Once we had finally completed our navigation of the ring there were perhaps a dozen other hikers who had reached the rim and were making their way along the trails. We were relieved to see that many were Italians and also chose to take the sulfur rim route even after reading the mystery sign – so we were not too crazy!

Yet another scraggly trail led to the crater floor, this time there were no signs but nobody was using so far that day. The crater appeared less obviously active than the sulfur section of the rim, so I decided to be the first for the day to descend to the floor of the crater. The start of the trail was steep and made of loose gravel and ash and in order to keep from sliding it was necessary to very carefully select each step, taking it slowly. Every time I slid and caught myself on my hands I kept thinking back to all of the warning signs we had seen at the trail entrance and one in particular that admonished us NOT to SIT on the ground due to ground layers of poisonous gasses. That kept me moving. The descent trail took me down via two intermediate shelves. Each time I stepped over the edge of a shelf, the trail was steep, loose and scary, gradually reducing to a slight descent on hard crust. Finally at the crater floor I was able to look up and see the entire north wall covered with yellow sulfur deposits and rising columns of gas. It was pretty cool.
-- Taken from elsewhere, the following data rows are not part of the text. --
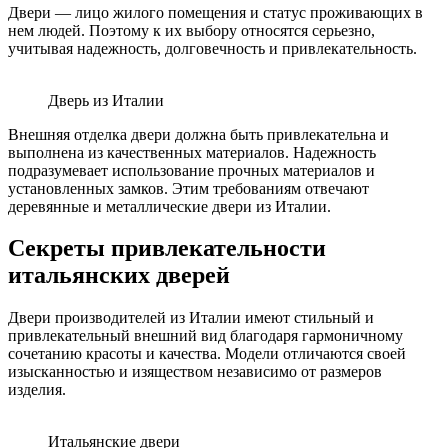
Двери — лицо жилого помещения и статус проживающих в
нем людей. Поэтому к их выбору относятся серьезно,
учитывая надежность, долговечность и привлекательность.
Дверь из Италии
Внешняя отделка двери должна быть привлекательна и
выполнена из качественных материалов. Надежность
подразумевает использование прочных материалов и
установленных замков. Этим требованиям отвечают
деревянные и металлические двери из Италии.
Секреты привлекательности
итальянских дверей
Двери производителей из Италии имеют стильный и
привлекательный внешний вид благодаря гармоничному
сочетанию красоты и качества. Модели отличаются своей
изысканностью и изяществом независимо от размеров
изделия.
Итальянские двери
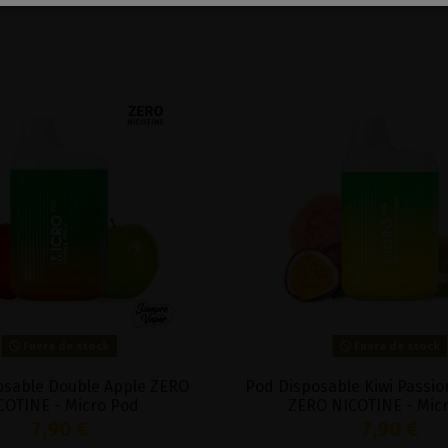
Fuera de stock
Fuera de stock
osable Double Apple ZERO
Pod Disposable Kiwi Passio
COTINE - Micro Pod
ZERO NICOTINE - Mic
7,90 €
7,90 €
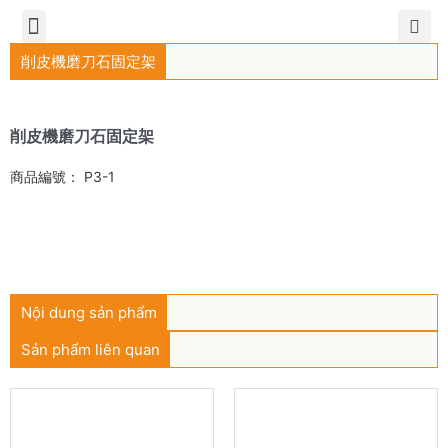
TIẾNG VIỆT
公司簡介
產品介紹
服務中心
新聞中心
聯繫方式
削皮機磨刀石固定架
削皮機磨刀石固定架
商品編號： P3-1
Liên hệ mua hàng
Nội dung sản phẩm
Sản phẩm liên quan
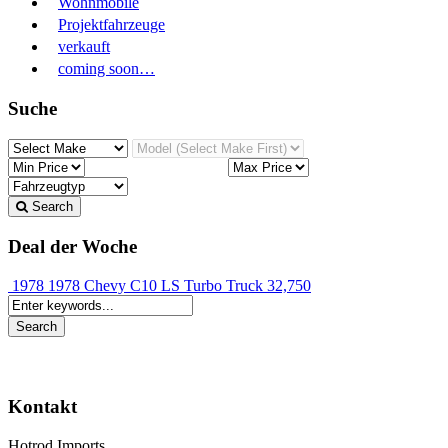
Wohnmobile
Projektfahrzeuge
verkauft
coming soon…
Suche
Search
Deal der Woche
1978 1978 Chevy C10 LS Turbo Truck
32,750
Kontakt
Hotrod Imports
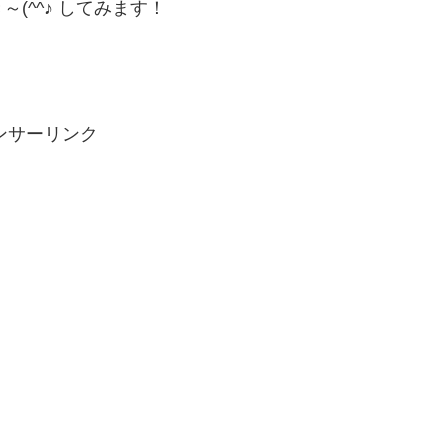
(^^♪ してみます！
ンサーリンク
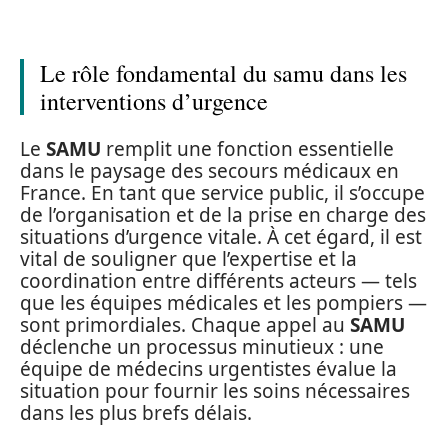
Le rôle fondamental du samu dans les
interventions d’urgence
Le
SAMU
remplit une fonction essentielle
dans le paysage des secours médicaux en
France. En tant que service public, il s’occupe
de l’organisation et de la prise en charge des
situations d’urgence vitale. À cet égard, il est
vital de souligner que l’expertise et la
coordination entre différents acteurs — tels
que les équipes médicales et les pompiers —
sont primordiales. Chaque appel au
SAMU
déclenche un processus minutieux : une
équipe de médecins urgentistes évalue la
situation pour fournir les soins nécessaires
dans les plus brefs délais.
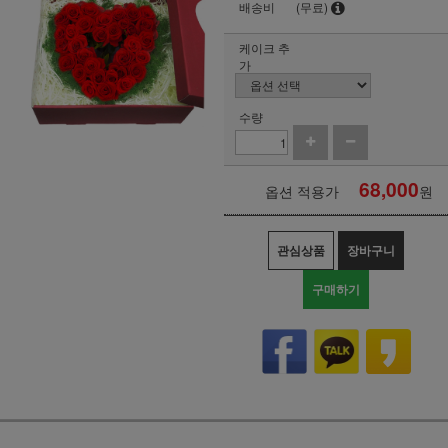
배송비
(무료)
케이크 추
가
수량
68,000
옵션 적용가
원
관심상품
장바구니
구매하기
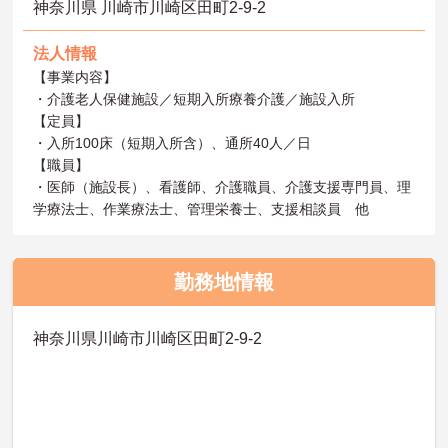
神奈川県 川崎市川崎区田町2-9-2
法人情報
【事業内容】
・介護老人保健施設／短期入所療養介護／施設入所
【定員】
・入所100床（短期入所含）、通所40人／日
【職員】
・医師（施設長）、看護師、介護職員、介護支援専門員、理
学療法士、作業療法士、管理栄養士、支援相談員 他
勤務地情報
神奈川県川崎市川崎区田町2-9-2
With such an early start we found ourselves descending the mountain just as the bulk of the crowds began their ascent in the beginning of the day’s heat. Rather than head directly back to Footprint, we walked into the ferry terminal using the steady stream of walkers to find the source, and soon found ourselves at a comfortable table in Porto di Levante for the obligatory gelato and a beer as reward for our efforts (as if the view wasn’t enough!). We relaxed and watched several ferries disgorge their passengers of what appeared to be mostly day trippers who we then joined as they marched on the flat road across the narrow pinch of the island to the mud bath pool and beyond to the black sand beach of Porto Ponente where we rejoined Footprint for a refreshing swim and a lazy afternoon.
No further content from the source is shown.